Quando è che l’orgoglio, da legittima coscienza e fierezza
dei propri meriti e delle proprie capacità diventa una esagerata valutazione
delle stesse per cui ci si considera superiori agli altri in tutto e per tutto,
diventando boria, superbia, alterigia? Quando incrocia la paura, un intenso
turbamento misto a preoccupazione ed inquietudine per qualcosa che può produrre
gravi danni o costituire un pericolo attuale o futuro.
Questo qualcosa in Italia, e non solo in Italia, è stata la crisi economico
finanziaria del 2008, seguita, senza discontinuità, dalla pandemia da
coronarovirus, che hanno azzerato certezze relative alla collocazione sociale
di interi gruppi e classi sociali, hanno messo in discussione sistemi e
gerarchie di valori, fino a smantellare già traballanti schemi ideologici,
salvifici e progressivi.
Ne hanno fatto le spese istituzioni pubbliche, partiti e organizzazioni
storiche, alleanze politiche consolidate e i relativi patti sociali.
Soprattutto sono entrate in crisi l’autorevolezza e la credibilità delle
istituzioni pubbliche e si è evidenziata la fragilità di un sistema di welfare
solidaristico e universale, troppo bistrattato e mortificato.

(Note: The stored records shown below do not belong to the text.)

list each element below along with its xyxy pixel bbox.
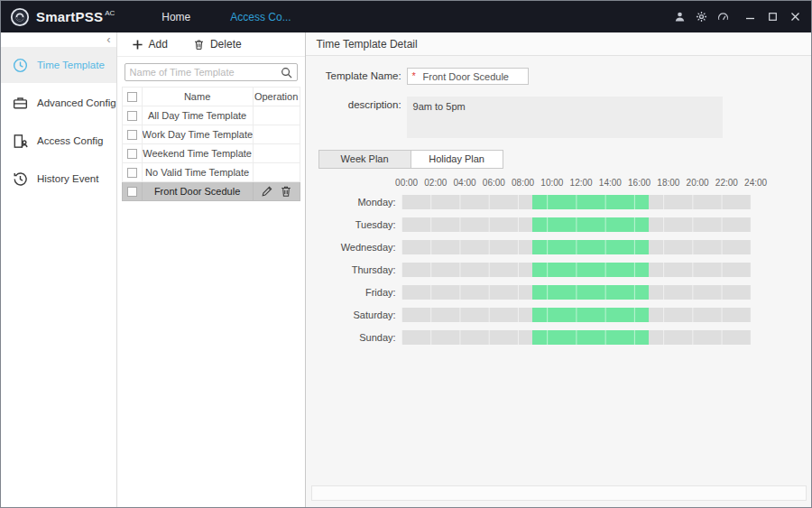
tab-holiday-plan[interactable]: Holiday Plan (411, 150, 503, 169)
select-all-checkbox[interactable] (127, 92, 137, 102)
gear-icon[interactable] (696, 11, 707, 23)
door-user-icon (12, 133, 29, 150)
hour-label: 10:00 (540, 178, 563, 188)
gauge-icon[interactable] (717, 11, 729, 23)
app-brand: SmartPSS AC (10, 7, 115, 27)
template-name-cell: All Day Time Template (142, 106, 253, 125)
sidebar-item-label: History Event (37, 173, 98, 184)
plus-icon (132, 39, 143, 51)
time-bar[interactable] (401, 195, 751, 209)
titlebar: SmartPSS AC HomeAccess Co... (1, 1, 811, 32)
template-name-cell: No Valid Time Template (142, 163, 253, 182)
day-label: Tuesday: (318, 219, 401, 230)
row-checkbox[interactable] (127, 111, 137, 121)
day-row-monday: Monday: (318, 190, 811, 213)
template-name-label: Template Name: (318, 68, 407, 85)
hour-label: 22:00 (715, 178, 738, 188)
day-label: Monday: (318, 197, 401, 208)
table-row[interactable]: Work Day Time Template (122, 125, 300, 144)
time-bar[interactable] (401, 308, 751, 322)
schedule-segment[interactable] (532, 217, 649, 232)
description-textarea[interactable]: 9am to 5pm (407, 97, 723, 138)
schedule-segment[interactable] (532, 195, 649, 209)
schedule-segment[interactable] (532, 330, 649, 345)
edit-icon[interactable] (261, 185, 273, 198)
sidebar-item-advanced-config[interactable]: Advanced Config (1, 85, 116, 121)
template-name-cell: Front Door Scedule (142, 182, 253, 201)
time-template-detail-panel: Time Template Detail Template Name: * de… (306, 32, 811, 507)
add-button[interactable]: Add (132, 38, 168, 51)
operation-cell (253, 182, 300, 201)
sidebar-item-label: Access Config (37, 135, 104, 146)
user-icon[interactable] (674, 11, 686, 23)
time-template-list-panel: Add Delete Name Operation (117, 32, 306, 507)
template-name-row: Template Name: * (318, 68, 811, 85)
sidebar-collapse-icon[interactable]: ‹ (106, 33, 110, 46)
time-bar[interactable] (401, 263, 751, 277)
delete-row-icon[interactable] (280, 185, 292, 198)
detail-form: Template Name: * description: 9am to 5pm (306, 56, 811, 138)
row-checkbox[interactable] (127, 168, 137, 178)
time-template-table: Name Operation All Day Time TemplateWork… (122, 87, 300, 201)
smartpss-window: SmartPSS AC HomeAccess Co... ‹ Time Temp… (0, 0, 812, 508)
app-name: SmartPSS (36, 7, 103, 27)
sidebar-item-label: Advanced Config (37, 97, 116, 108)
tab-home[interactable]: Home (161, 11, 190, 23)
row-checkbox[interactable] (127, 187, 137, 197)
hour-axis: 00:0002:0004:0006:0008:0010:0012:0014:00… (407, 177, 756, 190)
tab-week-plan[interactable]: Week Plan (318, 150, 411, 169)
required-marker: * (412, 70, 416, 81)
hour-label: 20:00 (687, 178, 709, 188)
table-row[interactable]: All Day Time Template (122, 106, 300, 125)
trash-icon (193, 39, 205, 51)
titlebar-action-icons (674, 11, 729, 23)
hour-label: 24:00 (744, 178, 767, 188)
delete-button[interactable]: Delete (193, 38, 242, 51)
template-name-input[interactable] (407, 68, 529, 85)
detail-panel-title: Time Template Detail (306, 32, 811, 56)
toolbox-icon (12, 95, 29, 112)
schedule-segment[interactable] (532, 263, 649, 277)
time-bar[interactable] (401, 330, 751, 345)
sidebar-item-history-event[interactable]: History Event (1, 161, 116, 197)
sidebar-item-time-template[interactable]: Time Template (1, 47, 116, 83)
row-checkbox[interactable] (127, 149, 137, 159)
hour-label: 06:00 (483, 178, 505, 188)
time-bar[interactable] (401, 240, 751, 254)
maximize-button[interactable] (768, 12, 778, 22)
time-bar[interactable] (401, 217, 751, 232)
operation-cell (253, 106, 300, 125)
search-icon[interactable] (281, 67, 292, 79)
hour-label: 00:00 (395, 178, 418, 188)
search-input[interactable] (125, 67, 281, 78)
hour-label: 02:00 (424, 178, 447, 188)
template-name-cell: Weekend Time Template (142, 144, 253, 163)
day-label: Wednesday: (318, 242, 401, 253)
schedule-segment[interactable] (532, 240, 649, 254)
schedule-segment[interactable] (532, 285, 649, 300)
add-button-label: Add (149, 38, 168, 51)
table-row[interactable]: No Valid Time Template (122, 163, 300, 182)
main-tabs: HomeAccess Co... (161, 11, 291, 23)
schedule-segment[interactable] (532, 308, 649, 322)
delete-button-label: Delete (210, 38, 242, 51)
table-row[interactable]: Weekend Time Template (122, 144, 300, 163)
column-header-operation: Operation (253, 88, 300, 106)
day-row-saturday: Saturday: (318, 303, 811, 326)
template-name-field-wrap: * (407, 68, 529, 85)
clock-icon (12, 57, 29, 74)
day-row-sunday: Sunday: (318, 326, 811, 348)
operation-cell (253, 125, 300, 144)
minimize-button[interactable] (745, 12, 755, 22)
hour-label: 14:00 (599, 178, 622, 188)
description-row: description: 9am to 5pm (318, 97, 811, 138)
close-button[interactable] (790, 12, 800, 22)
tab-access-co[interactable]: Access Co... (230, 11, 291, 23)
row-checkbox[interactable] (127, 130, 137, 140)
time-bar[interactable] (401, 285, 751, 300)
sidebar-item-label: Time Template (37, 60, 105, 70)
day-row-thursday: Thursday: (318, 258, 811, 281)
operation-cell (253, 144, 300, 163)
table-row[interactable]: Front Door Scedule (122, 182, 300, 201)
sidebar-item-access-config[interactable]: Access Config (1, 123, 116, 159)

Tutti elementi
che apparivano meriti e capacità tutte italiane, almeno europee, e quindi
meritevoli di lode, stima e ricompensa.
Averli scoperti come strumenti inadeguati ed inefficaci, e, anziché motivi di
orgoglio, occasione di commiserazione se non di condanna, ha gettato gli
italiani in uno stato confusionale, aggravando una disistima già largamente incistata,
ingenerando rancore e sospetti.
Dall’orgoglio di essere gli inventori del sistema bancario, dall’essere la
quinta potenza industriale del pianeta, dall’essere i primi in Europa per la
gestione e il controllo della pandemia grazie anche al Servizio Sanitario
migliore del mondo, gli italiani sono passati alla consapevolezza di avere un
sistema finanziario pachidermico e inefficiente, di essere una democrazia
rappresentativa debole e inadeguata, di avere il tasso di mortalità per Covid
più alto d’Europa e di non saper impedire il tracollo sanitario e sociale della
seconda ondata della pandemia.
Questo stato confusionale è il terreno di conquista di seminatori d’odio, di
politici e di esperti improvvisati, di politiche sempre emergenziali e mai
programmate, di fake news, di inganni, di false promesse, di irreali
rassicurazioni. Ingenera una dialettica politica fasulla, una contrapposizione
di toni e non di contenuti, contraddizioni istituzionali fratricide, ma
soprattutto alimenta un senso di solitudine individuale regressivo e
depressivo.
Gli italiani non devono essere orgogliosi di esserlo, devono essere contenti.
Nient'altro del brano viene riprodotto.